Aim of the exercise ▸ Copy out all the lines of the data precisely, omitting any pictures.

━━━━━ Provided data

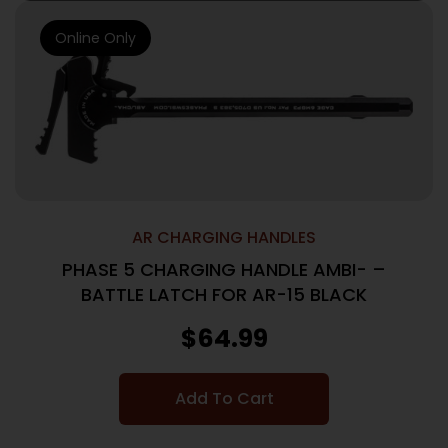
Online Only
AR CHARGING HANDLES
PHASE 5 CHARGING HANDLE AMBI- –
BATTLE LATCH FOR AR-15 BLACK
$
64.99
Add To Cart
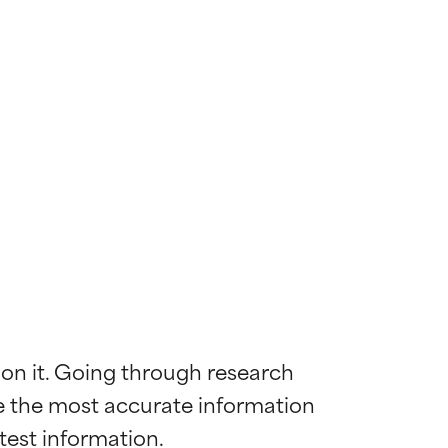
 on it. Going through research 
de the most accurate information 
 most skin
 most skin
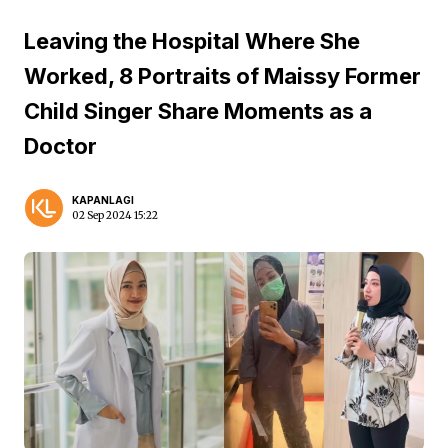
Leaving the Hospital Where She
Worked, 8 Portraits of Maissy Former
Child Singer Share Moments as a
Doctor
KAPANLAGI
02 Sep 2024 15:22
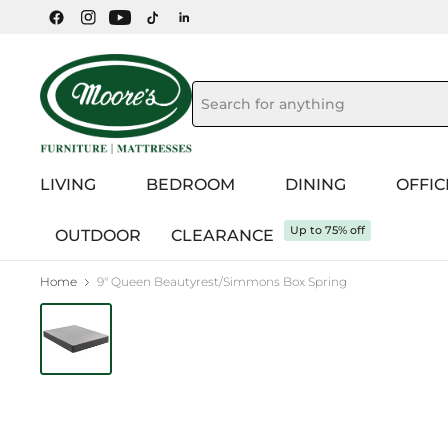
LIVING
BEDROOM
DINING
OFFIC
Up to 75% off
OUTDOOR
CLEARANCE
Home
9" Queen Beautyrest/Simmons Box Spring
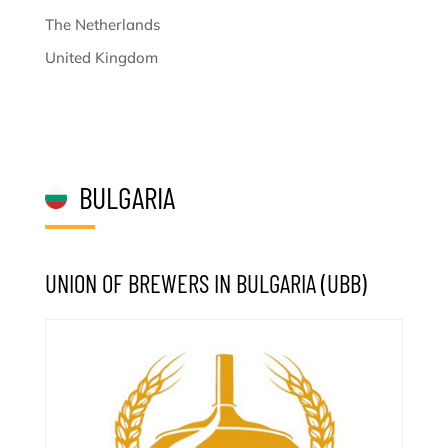
The Netherlands
United Kingdom
BULGARIA
UNION OF BREWERS IN BULGARIA (UBB)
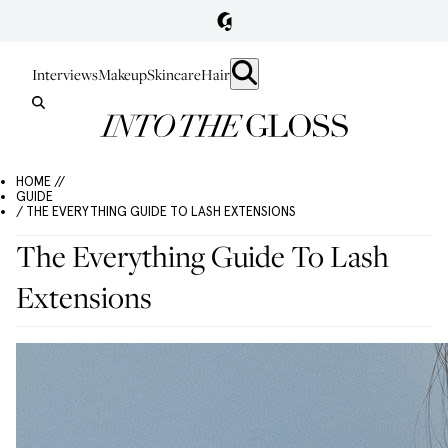
Interviews
Makeup
Skincare
Hair
HOME //
GUIDE
/ THE EVERYTHING GUIDE TO LASH EXTENSIONS
The Everything Guide To Lash
Extensions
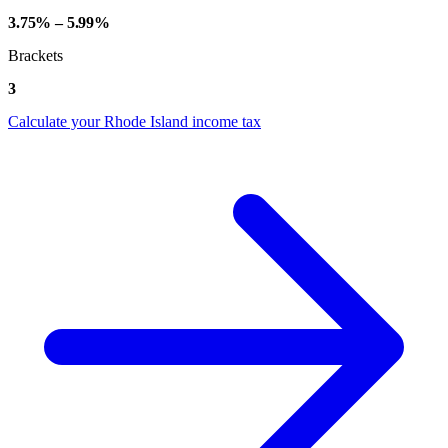
3.75% – 5.99%
Brackets
3
Calculate your Rhode Island income tax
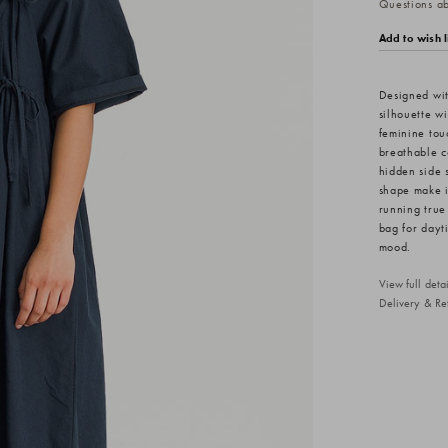
Questions abo
Add to wish l
Designed wit
silhouette wi
feminine touc
breathable co
hidden side s
shape make i
running true
bag for dayt
mood.
View full det
Delivery & Re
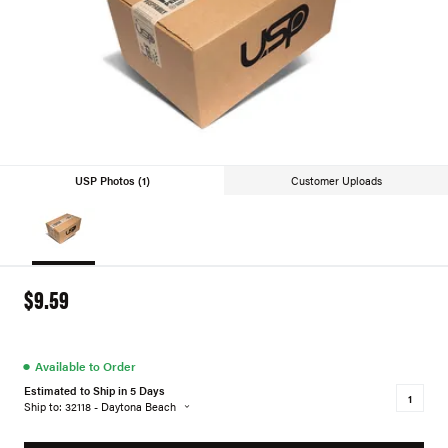
USP Photos (1)
Customer Uploads
$9.59
●
Available to Order
Estimated to Ship in 5 Days
Ship to: 32118 - Daytona Beach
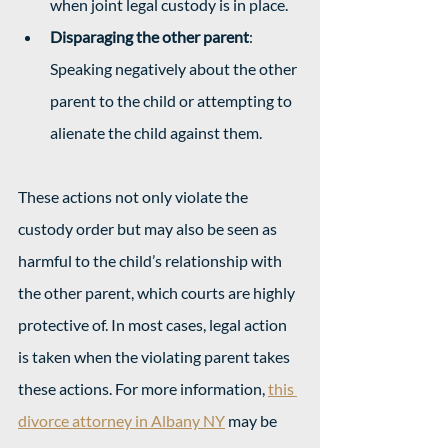
when joint legal custody is in place.
Disparaging the other parent
: 
Speaking negatively about the other 
parent to the child or attempting to 
alienate the child against them.
These actions not only violate the 
custody order but may also be seen as 
harmful to the child’s relationship with 
the other parent, which courts are highly 
protective of. In most cases, legal action 
is taken when the violating parent takes 
these actions. For more information, 
this 
divorce attorney in Albany NY
 may be 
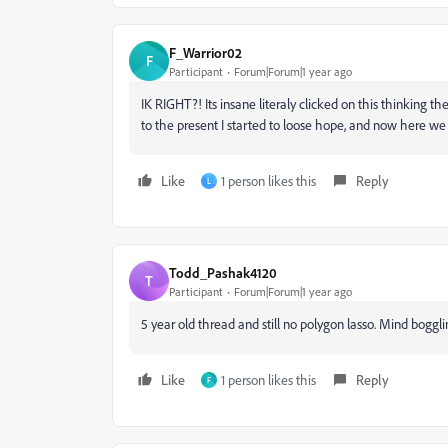
F_Warrior02
F
Participant
Forum|Forum|1 year ago
IK RIGHT?! Its insane literaly clicked on this thinking th
to the present I started to loose hope, and now here we a
Like
1 person likes this
Reply
L
Todd_Pashak4120
T
Participant
Forum|Forum|1 year ago
5 year old thread and still no polygon lasso. Mind boggl
Like
1 person likes this
Reply
F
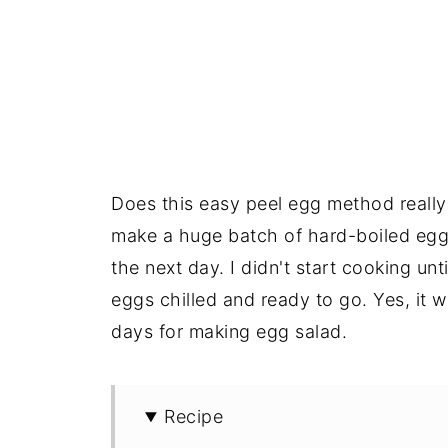
Does this easy peel egg method really
make a huge batch of hard-boiled eg
the next day. I didn't start cooking un
eggs chilled and ready to go. Yes, it w
days for making egg salad.
Recipe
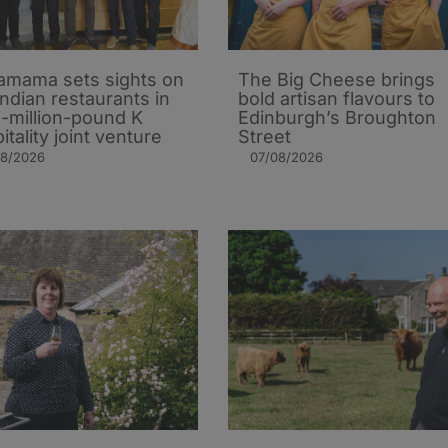
mama sets sights on
The Big Cheese brings
Indian restaurants in
bold artisan flavours to
i-million-pound K
Edinburgh’s Broughton
itality joint venture
Street
08/2026
07/08/2026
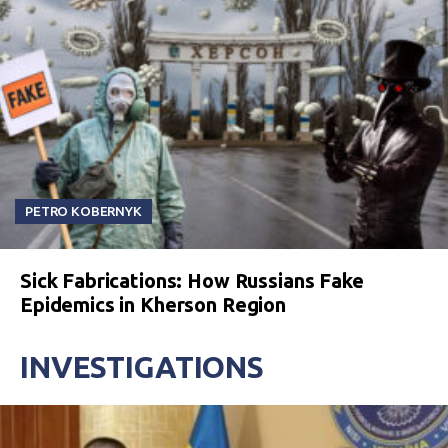
PETRO KOBERNYK
Sick Fabrications: How Russians Fake
Epidemics in Kherson Region
INVESTIGATIONS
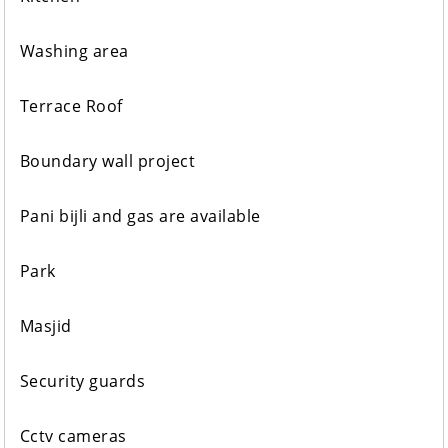
Washing area
Terrace Roof
Boundary wall project
Pani bijli and gas are available
Park
Masjid
Security guards
Cctv cameras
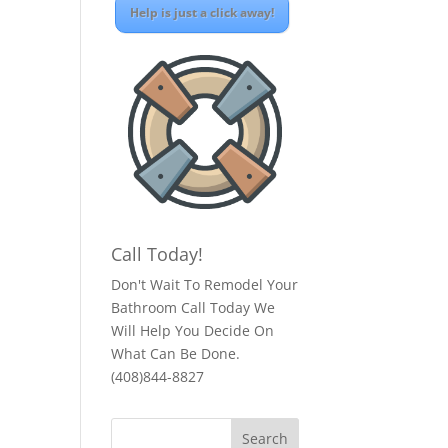
Help is just a click away!
Call Today!
Don't Wait To Remodel Your
Bathroom Call Today We
Will Help You Decide On
What Can Be Done.
(408)844-8827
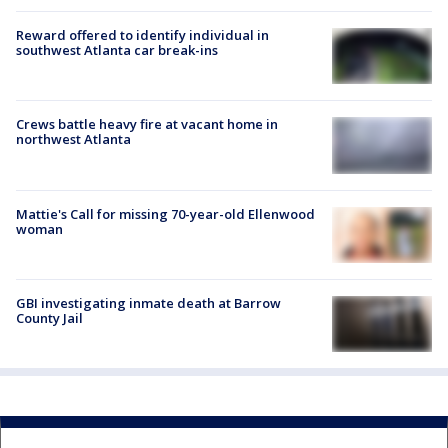
Reward offered to identify individual in
southwest Atlanta car break-ins
Crews battle heavy fire at vacant home in
northwest Atlanta
Mattie's Call for missing 70-year-old Ellenwood
woman
GBI investigating inmate death at Barrow
County Jail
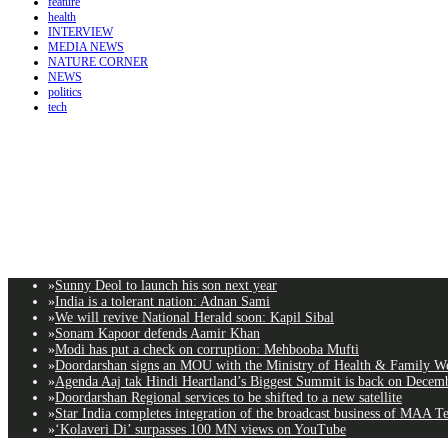
feature
health
INTERVIEW
MEDIA NEWS
NATURE CORNER
NEWS
politics
tech
»
Sunny Deol to launch his son next year
»
India is a tolerant nation: Adnan Sami
»
We will revive National Herald soon: Kapil Sibal
»
Sonam Kapoor defends Aamir Khan
»
Modi has put a check on corruption: Mehbooba Mufti
»
Doordarshan signs an MOU with the Ministry of Health & Family Wel
»
Agenda Aaj tak Hindi Heartland’s Biggest Summit is back on Decemb
»
Doordarshan Regional services to be shifted to a new satellite
»
Star India completes integration of the broadcast business of MAA T
»
‘Kolaveri Di’ surpasses 100 MN views on YouTube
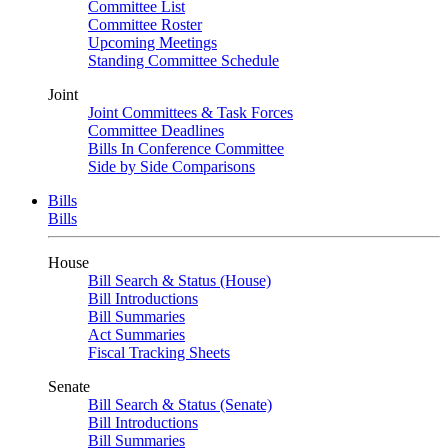
Committee List
Committee Roster
Upcoming Meetings
Standing Committee Schedule
Joint
Joint Committees & Task Forces
Committee Deadlines
Bills In Conference Committee
Side by Side Comparisons
Bills
Bills
House
Bill Search & Status (House)
Bill Introductions
Bill Summaries
Act Summaries
Fiscal Tracking Sheets
Senate
Bill Search & Status (Senate)
Bill Introductions
Bill Summaries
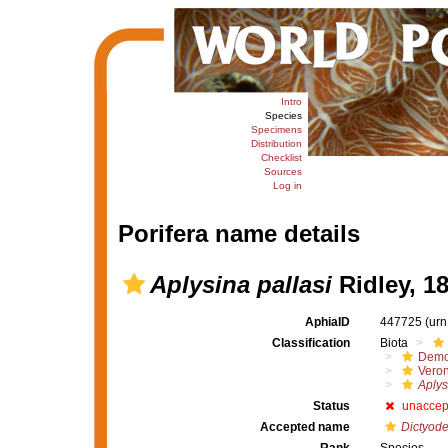
Intro
Species
Specimens
Distribution
Checklist
Sources
Log in
Porifera name details
Aplysina pallasi
Ridley, 1
AphiaID
447725
(urn
Classification
Biota
Demo
Veron
Aplys
Status
unaccep
Accepted name
Dictyoden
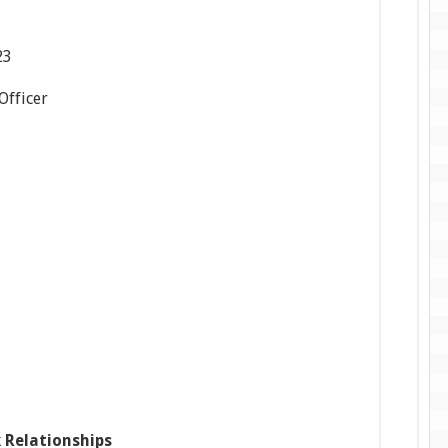
23
 Officer
 Relationships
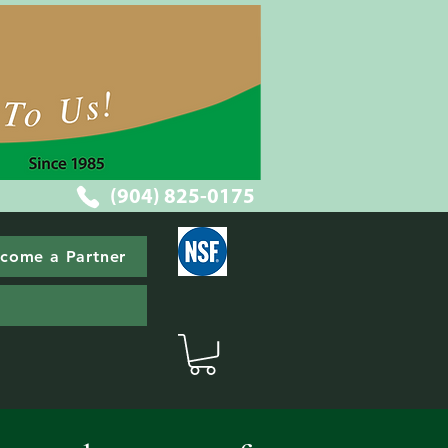
(904) 825-0175
come a Partner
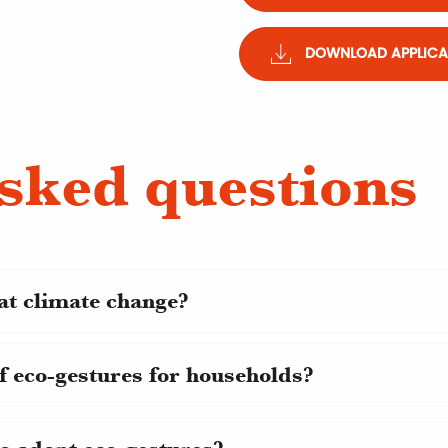
DOWNLOAD APPLICAT
sked questions
at climate change?
f eco-gestures for households?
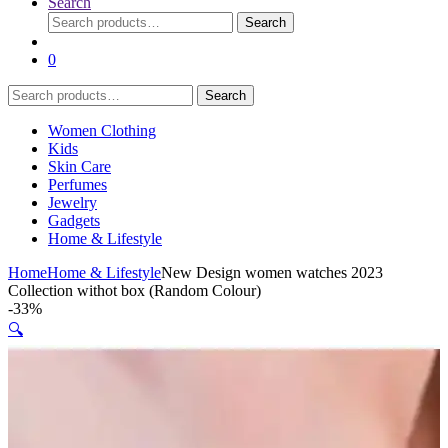
Search
Search
Search
for:
0
Search
Search
for:
Women Clothing
Kids
Skin Care
Perfumes
Jewelry
Gadgets
Home & Lifestyle
Home
Home & Lifestyle
New Design women watches 2023
Collection withot box (Random Colour)
-
33%
🔍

━━━━━━━━━━

Answer section ▸
Online Only
AR CHARGING HANDLES
PHASE 5 CHARGING HANDLE AMBI- –
BATTLE LATCH FOR AR-15 BLACK
$
64.99
Add To Cart
 on it. Going through research 
de the most accurate information 
 most skin
 most skin
Leaving the Hospital Where She
Worked, 8 Portraits of Maissy Former
Child Singer Share Moments as a
Doctor
KAPANLAGI
02 Sep 2024 15:22
LIVING
BEDROOM
DINING
OFFIC
Up to 75% off
OUTDOOR
CLEARANCE
Home
9" Queen Beautyrest/Simmons Box Spring
The Netherlands
United Kingdom
BULGARIA
UNION OF BREWERS IN BULGARIA (UBB)
Interviews
Makeup
Skincare
Hair
HOME //
GUIDE
/ THE EVERYTHING GUIDE TO LASH EXTENSIONS
The Everything Guide To Lash
Extensions
3.75% – 5.99%
Brackets
3
Calculate your Rhode Island income tax
Questions abo
Add to wish l
Designed wit
silhouette wi
feminine touc
breathable co
hidden side s
shape make i
running true
bag for dayt
mood.
View full det
Delivery & Re
USP Photos (1)
Customer Uploads
$9.59
●
Available to Order
Estimated to Ship in 5 Days
Ship to: 32118 - Daytona Beach
when joint legal custody is in place.
Disparaging the other parent
: 
Speaking negatively about the other 
parent to the child or attempting to 
alienate the child against them.
These actions not only violate the 
custody order but may also be seen as 
harmful to the child’s relationship with 
the other parent, which courts are highly 
protective of. In most cases, legal action 
is taken when the violating parent takes 
these actions. For more information, 
this 
divorce attorney in Albany NY
 may be 
F_Warrior02
F
Participant
Forum|Forum|1 year ago
IK RIGHT?! Its insane literaly clicked on this thinking th
to the present I started to loose hope, and now here we a
Like
1 person likes this
Reply
L
Todd_Pashak4120
T
Participant
Forum|Forum|1 year ago
5 year old thread and still no polygon lasso. Mind boggl
Like
1 person likes this
Reply
F
Does this easy peel egg method really
make a huge batch of hard-boiled eg
the next day. I didn't start cooking un
eggs chilled and ready to go. Yes, it w
days for making egg salad.
Recipe
mama sets sights on
The Big Cheese brings
Indian restaurants in
bold artisan flavours to
i-million-pound K
Edinburgh’s Broughton
itality joint venture
Street
08/2026
07/08/2026
PETRO KOBERNYK
Sick Fabrications: How Russians Fake
Epidemics in Kherson Region
INVESTIGATIONS
Washing area
Terrace Roof
Boundary wall project
Pani bijli and gas are available
Park
Masjid
Security guards
Cctv cameras
Help is just a click away!
Call Today!
Don't Wait To Remodel Your
Bathroom Call Today We
Will Help You Decide On
What Can Be Done.
(408)844-8827
Reward offered to identify individual in
southwest Atlanta car break-ins
Crews battle heavy fire at vacant home in
northwest Atlanta
Mattie's Call for missing 70-year-old Ellenwood
woman
GBI investigating inmate death at Barrow
County Jail
feature
health
INTERVIEW
MEDIA NEWS
NATURE CORNER
NEWS
politics
tech
»
Sunny Deol to launch his son next year
»
India is a tolerant nation: Adnan Sami
»
We will revive National Herald soon: Kapil Sibal
»
Sonam Kapoor defends Aamir Khan
»
Modi has put a check on corruption: Mehbooba Mufti
»
Doordarshan signs an MOU with the Ministry of Health & Family Wel
»
Agenda Aaj tak Hindi Heartland’s Biggest Summit is back on Decemb
»
Doordarshan Regional services to be shifted to a new satellite
»
Star India completes integration of the broadcast business of MAA T
»
‘Kolaveri Di’ surpasses 100 MN views on YouTube
Committee List
Committee Roster
Upcoming Meetings
Standing Committee Schedule
Joint
Joint Committees & Task Forces
Committee Deadlines
Bills In Conference Committee
Side by Side Comparisons
Bills
Bills
House
Bill Search & Status (House)
Bill Introductions
Bill Summaries
Act Summaries
Fiscal Tracking Sheets
Senate
Bill Search & Status (Senate)
Bill Introductions
Bill Summaries
Intro
Species
Specimens
Distribution
Checklist
Sources
Log in
Porifera name details
Aplysina pallasi
Ridley, 1
AphiaID
447725
(urn
Classification
Biota
Demo
Veron
Aplys
Status
unaccep
Accepted name
Dictyoden
23
 Officer
 Relationships
(904) 825-0175
come a Partner
DOWNLOAD APPLICAT
sked questions
at climate change?
f eco-gestures for households?
Search
Search
Search
for:
0
Search
Search
for:
Women Clothing
Kids
Skin Care
Perfumes
Jewelry
Gadgets
Home & Lifestyle
Home
Home & Lifestyle
New Design women watches 2023
Collection withot box (Random Colour)
-
33%
🔍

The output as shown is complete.